You Can Build an Agentic AI Workflow. No Coding, No Engineering, No Problem.
The workflow a business practitioner built to turn 53,000 patient views into executive intelligence. No code required.

You Can Build an Agentic AI Workflow. No Coding, No Engineering, No Problem.

How a business developer went from prompts to a validated, repeatable, no-code agentic workflow.


After years of sitting across the table from enterprise AI technical teams as a business practitioner, I decided to stop observing and start building.

There is a lot of noise right now about agentic AI.

Much of it is written by data scientists, IT professionals, and computer science engineers for technologists. The conversation is full of terms like "LLM pipelines," "workflow orchestration," "multi-agent frameworks," and "retrieval-augmented generation (RAG)” language that leaves business practitioners feeling like this belongs to someone else.

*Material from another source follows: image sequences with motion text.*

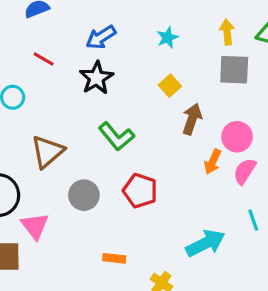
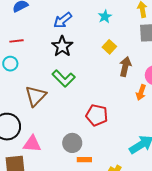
red line: (44, 59) -> (16, 41), moved, turned -32
green L-shape: (116, 136) -> (64, 78), moved
gray circle: (84, 195) -> (72, 143), moved
pink triangle: (35, 226) -> (32, 144), turned -42

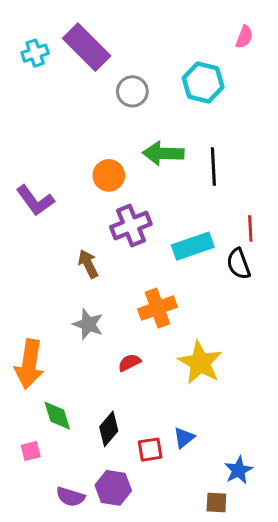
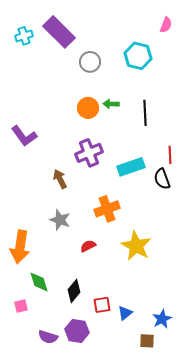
green arrow: (163, 153) -> (111, 104), size x0.6
orange circle: (109, 175) -> (88, 108), moved
blue triangle: (184, 438) -> (125, 313), moved

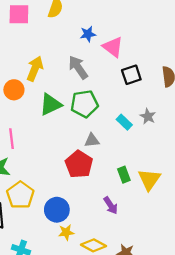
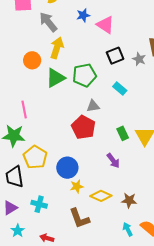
gray arrow: (78, 67) -> (48, 22), moved
yellow arrow: (35, 69) -> (57, 48), moved
black square: (131, 75) -> (115, 56), moved
orange circle: (14, 90) -> (32, 60), moved
gray star: (148, 116) -> (139, 59), moved

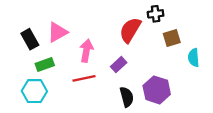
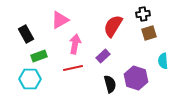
black cross: (156, 14) -> (143, 14), moved
pink triangle: (57, 32) -> (60, 20), moved
cyan semicircle: (194, 58) -> (163, 61), moved

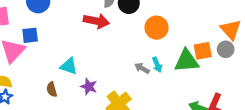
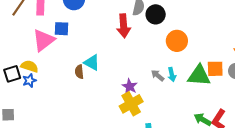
red arrow: (96, 21) -> (124, 26), turned 65
purple star: (89, 87) -> (130, 86), moved
brown semicircle: (52, 89) -> (79, 72), moved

It doesn't. And I want to show you why.

Article content
The jargon is real. The barrier is not.

I recently built an agentic AI workflow on Claude from scratch. Not as a coder or developer, but as a business developer with deep commercial acumen, a deep low-code, no-code, and AI background, and a clear use case in mind. *Note: The master prompt that runs the entire workflow is ready for you in the addendum below.

What I discovered is that the hard part of agentic AI isn't the technology. It's knowing...

  • What the goal is?
  • What questions to ask?
  • How to frame the process?
  • What a good output looks like?
  • Whether to trust the answer you get.

And perhaps most importantly: be open to finding out what you don't know. The best way to learn is to stop waiting and start building.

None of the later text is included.